At a high level, if demand is created when idle capacity exists, then there is no need to prioritize the work; the work can start immediately. However, when demand exceeds capacity, organizations have the option of managing the demand in order to minimize the queue and thus avoid the need to prioritize the work. Examples of this include:

reducing variations in demand for value by:

using pricing mechanisms based on volume of work (e.g. the first ten requests for a service are charged at a lower rate than the next ten)

using pricing mechanisms based on when demand occurs (e.g. a restaurant offering a discount on week-night service)

using pricing mechanisms based on quality (e.g. a business class plane ticket costing three times more than an economy class plane ticket)

altering customer expectations about the length of time needed to complete work (e.g. requests made after 11am will be completed the following working day)

reducing variation in how much demand is taken into a value stream or step (e.g. employees only being allowed to submit one request per quarter to change their benefits)

increasing how much demand can be satisfied within a given period of time; for example, by:

using automation to accelerate the processing of toil (common and repetitive tasks that scale in a linear fashion)

increasing the size of teams or the number of teams so that more work can be done in parallel

reducing the cost of increasing or decreasing capacity; for example, by:

using elastic cloud platforms to swiftly increase or decrease available computing power

outsourcing staffing requirements to professional services organizations

using shift-left techniques to deflect demand or prevent demand from being created; for example, by:

using a self-service knowledge base that enables users to troubleshoot common issues without the need for specialist skills

using automated testing, integrated with development tools, to reduce the demand for separate testing and validation resources prior to deployment.
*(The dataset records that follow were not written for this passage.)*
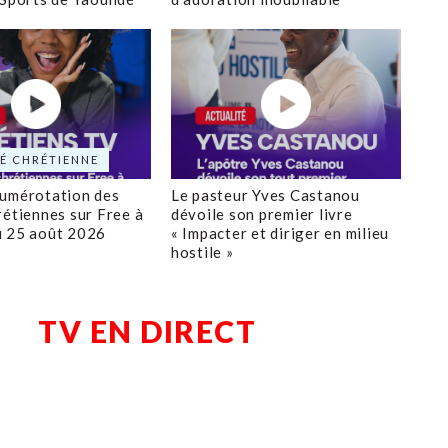
É CHRÉTIENNE
numérotation des
Le pasteur Yves Castanou
rétiennes sur Free à
dévoile son premier livre
u 25 août 2026
« Impacter et diriger en milieu
hostile »
TV EN DIRECT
The above list highlights common methods for managing demand but, depending on context and complexity, other methods might be more appropriate.

5.1.3 How to prioritize work

The prioritization of work can occur at various levels of granularity, with a variety of implications for the wider system, and with various levels of impact on user or customer experience. For example:

Prioritization conducted at a value-stream level increases the need to manage user or customer expectations in order to keep them engaged and to provide regular status updates. This is because, from their perspective, the realization of value is being delayed.

Prioritization conducted at a value-stream step, action, or task level can result in a constraint in the flow of work. Resources that are waiting to be utilized later in the value stream may remain idle, or a build-up of work (a queue or a backlog) may form earlier in the value stream. This phenomenon is commonly referred to as ‘creating a bottleneck’ or ‘creating a constraint’.10

As much as possible, prioritization should be data driven, rather than emotionally driven, and it should consider all available information that affects the demand and workflow.

There are many different techniques for prioritizing work to minimize queues and wait times. These techniques can be broadly categorized as follows:

Resource availability or quality Prioritization is determined by the availability of resources to complete the work. For example, if an infrastructure support team has one networking specialist to whom every network support case is assigned, then the team should prioritize non-network-related cases whenever the network specialist is occupied.

Current workload Prioritization is determined by the current workload of the resource, provided there are no differences in quality between resources or variations in the sizes of work items. For example, support centre automation might assign incoming calls or chats to support agents who are not currently engaged with a user, or to agents with smaller workloads.

Age Prioritization is determined by the age of work items; for example:

First-in, first-out The oldest waiting item is actioned.

Last-in, first-out The newest waiting item is actioned.

Duration Prioritization is determined by the time required to complete work items; for example, by:

Shortest item first The item that can be completed the quickest is actioned next

Longest item first The item that requires the most time to complete is actioned next.

Economic or financial factors Prioritization is determined by the monetary benefits and costs of work items. For example, an organization that has the capacity to process just one work item is likely to prioritize the item that has the highest economic benefit, such as that which earns most revenue, has the highest financial impact, or has the highest return on investment.

Economic penalties Prioritization is of work items subject to economic penalty, such as a compliance feature that will reduce a regulatory fine.

Source or type of demand Prioritization is of work items that are entitled to more immediate attention, such as a request from the CIO of an organization. Commonly, organizations create levels of entitlement (and set prices accordingly); for example, technology vendors and support service providers may implement a tier-based system in which silver-tier customers are prioritized over bronze-tier customers.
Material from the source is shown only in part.